Fubini adds that there are several main points about omnichannel: many brands are unable to recognise customers who come in-store as the same customer they interacted with online.
Get global right
Luxury brands generally have a strong international presence, and need to target their marketing accordingly. Part of the appeal of such brands is that they are instantly recognisable and confer status in any situation.
"All luxury brands are very global, and when you have to do a campaign all around the world it’s not about translation, it’s not about just localisation, it’s about time zones, weather, language, different cultures and colours and so on."
All these things have to be done right to achieve success, and this applies as much to the mobile platform as to normal marketing.

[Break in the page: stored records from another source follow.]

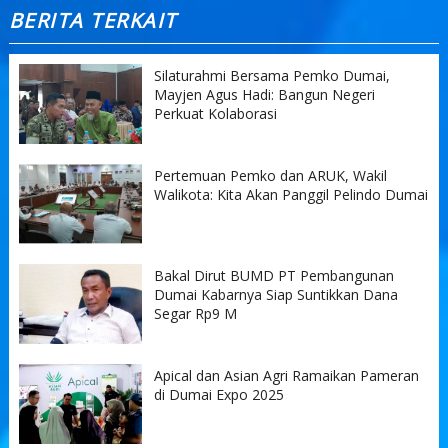
BERITA TERKAIT
Silaturahmi Bersama Pemko Dumai,
Mayjen Agus Hadi: Bangun Negeri
Perkuat Kolaborasi
Pertemuan Pemko dan ARUK, Wakil
Walikota: Kita Akan Panggil Pelindo Dumai
Bakal Dirut BUMD PT Pembangunan
Dumai Kabarnya Siap Suntikkan Dana
Segar Rp9 M
Apical dan Asian Agri Ramaikan Pameran
di Dumai Expo 2025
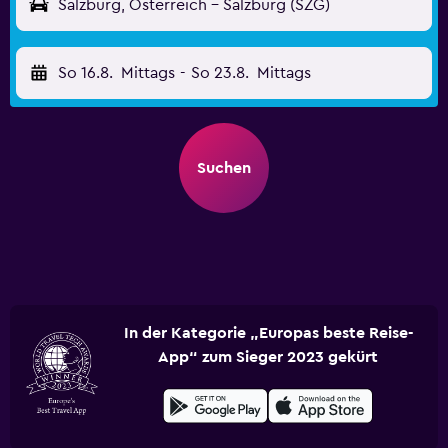
Salzburg, Österreich - Salzburg (SZG)
So 16.8.
Mittags
-
So 23.8.
Mittags
Suchen
In der Kategorie „Europas beste Reise-
App“ zum Sieger 2023 gekürt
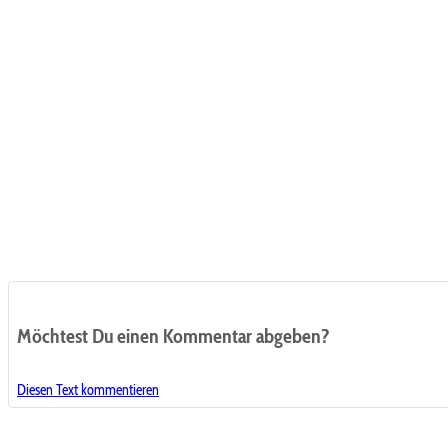
Möchtest Du einen Kommentar abgeben?
Diesen Text kommentieren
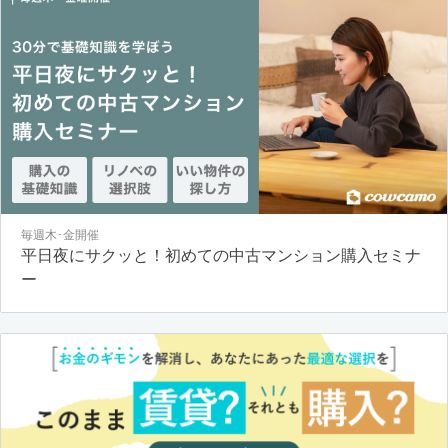
毎週木･金開催
平日夜にサクッと！初めての中古マンション購入セミナ
ー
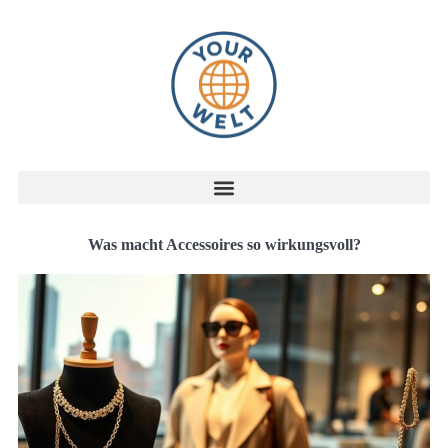
Was macht Accessoires so wirkungsvoll?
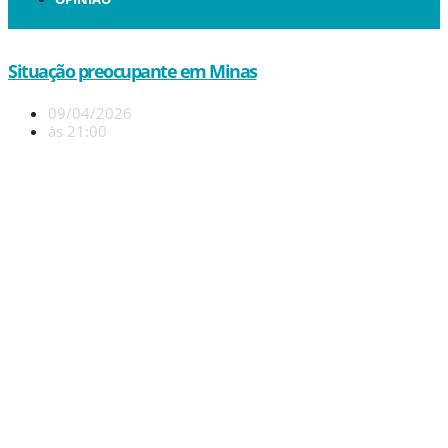
Situação preocupante em Minas
09/04/2026
às
21:00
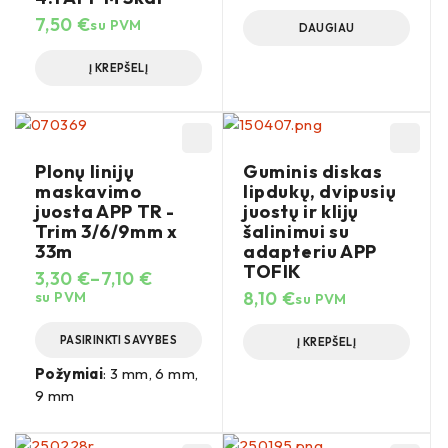
7,50
€
su PVM
DAUGIAU
Į KREPŠELĮ
Plonų linijų
Guminis diskas
maskavimo
lipdukų, dvipusių
juosta APP TR -
juostų ir klijų
Trim 3/6/9mm x
šalinimui su
33m
adapteriu APP
TOFIK
3,30
€
–
7,10
€
8,10
€
su PVM
su PVM
PASIRINKTI SAVYBES
Į KREPŠELĮ
Požymiai
: 3 mm, 6 mm,
9 mm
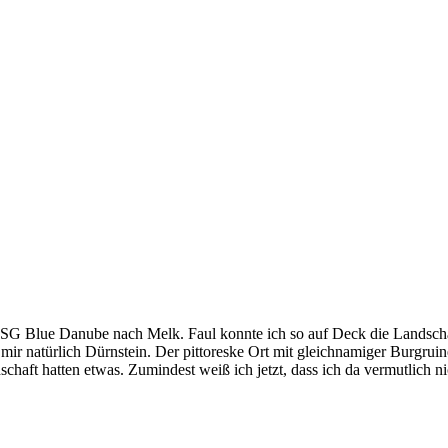
DDSG Blue Danube nach Melk. Faul konnte ich so auf Deck die Landscha
mir natürlich Dürnstein. Der pittoreske Ort mit gleichnamiger Burgruin
haft hatten etwas. Zumindest weiß ich jetzt, dass ich da vermutlich ni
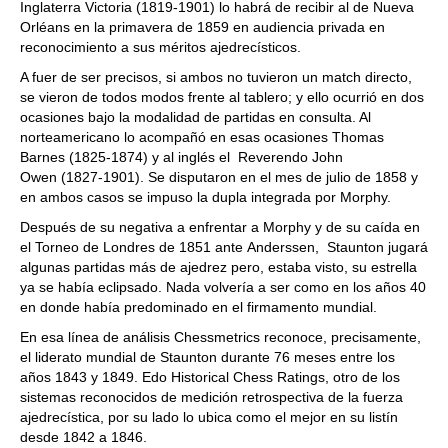
Inglaterra Victoria (1819-1901) lo habrá de recibir al de Nueva
Orléans en la primavera de 1859 en audiencia privada en
reconocimiento a sus méritos ajedrecísticos.
A fuer de ser precisos, si ambos no tuvieron un match directo,
se vieron de todos modos frente al tablero; y ello ocurrió en dos
ocasiones bajo la modalidad de partidas en consulta. Al
norteamericano lo acompañó en esas ocasiones Thomas
Barnes (1825-1874) y al inglés el Reverendo John
Owen (1827-1901). Se disputaron en el mes de julio de 1858 y
en ambos casos se impuso la dupla integrada por Morphy.
Después de su negativa a enfrentar a Morphy y de su caída en
el Torneo de Londres de 1851 ante Anderssen, Staunton jugará
algunas partidas más de ajedrez pero, estaba visto, su estrella
ya se había eclipsado. Nada volvería a ser como en los años 40
en donde había predominado en el firmamento mundial.
En esa línea de análisis Chessmetrics reconoce, precisamente,
el liderato mundial de Staunton durante 76 meses entre los
años 1843 y 1849. Edo Historical Chess Ratings, otro de los
sistemas reconocidos de medición retrospectiva de la fuerza
ajedrecística, por su lado lo ubica como el mejor en su listín
desde 1842 a 1846.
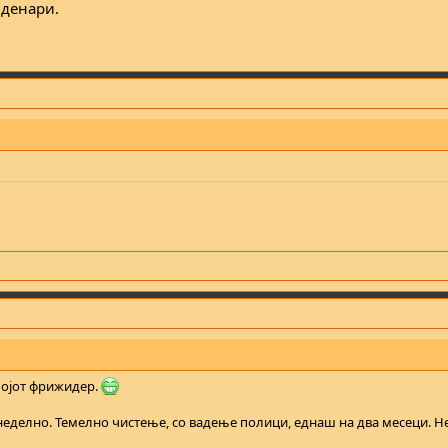
 денари.
мојот фрижидер.
еделно. Темелно чистење, со вадење полици, еднаш на два месеци. Н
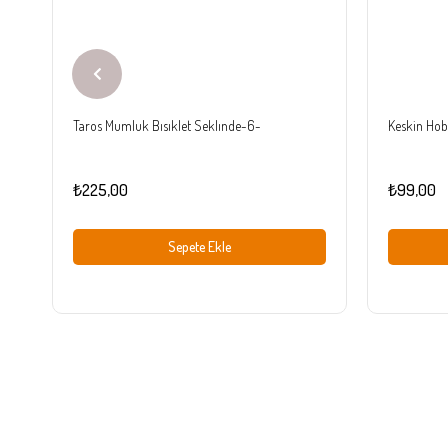
Taros Mumluk Bısıklet Seklınde-6-
Keskin Hobi
₺225,00
₺99,00
Sepete Ekle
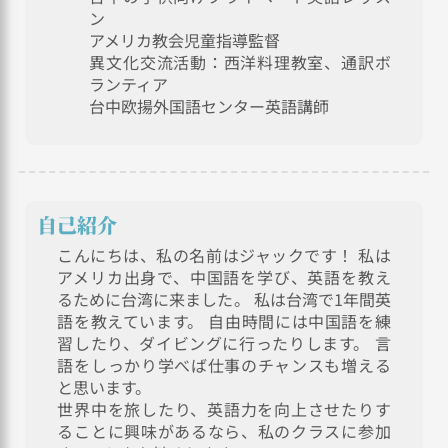
ン
アメリカ教会児童指導監督
異文化交流活動：西洋料理教室、通訳ボ
ランティア
台中欧揚外国語センター英語講師
自己紹介
こんにちは、私の名前はジャックです！ 私は
アメリカ出身で、中国語を学び、英語を教え
るために台湾に来ました。 私は台湾で1年間英
語を教えています。 自由時間には中国語を練
習したり、ダイビングに行ったりします。 言
語をしっかり学べば仕事のチャンスも増える
と思います。
世界中を旅したり、英語力を向上させたりす
ることに興味があるなら、私のクラスに参加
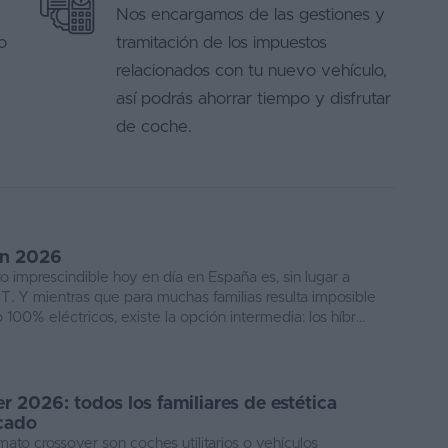
Nos encargamos de las gestiones y
o
tramitación de los impuestos
relacionados con tu nuevo vehículo,
así podrás ahorrar tiempo y disfrutar
de coche.
en 2026
o imprescindible hoy en día en España es, sin lugar a
GT. Y mientras que para muchas familias resulta imposible
100% eléctricos, existe la opción intermedia: los híbr...
r 2026: todos los familiares de estética
cado
ato crossover son coches utilitarios o vehículos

"One single campaign can have many different aspects you have to think about. It’s not just about technology; it’s about technology, knowledge and execution. Obviously it’s about organisation of all those companies."
Stuck in a moment
"The most important thing is what we call Micro Moments," says Fubini. "When you communicate through desktop, it doesn’t matter when you send something to the people, because they are going to deal with you when they are seated at a desk during office hours."
He explains that mobile is always in the consumer’s hand, so that they could be at home, in a park, or in-store when the brand targets them.
"The moment you send something, it is very important," says Fubini. "If you get the right moment or the right message in the right moment you have a great opportunity to have an interaction.
This is the kind of approach that has to be done right or not done at all, Fubini adds.
"If you send something in a specific moment and it’s not good, you not only lose the opportunity to interact with your customers, you are also borrowing their time, so you are losing a bit of your reputation."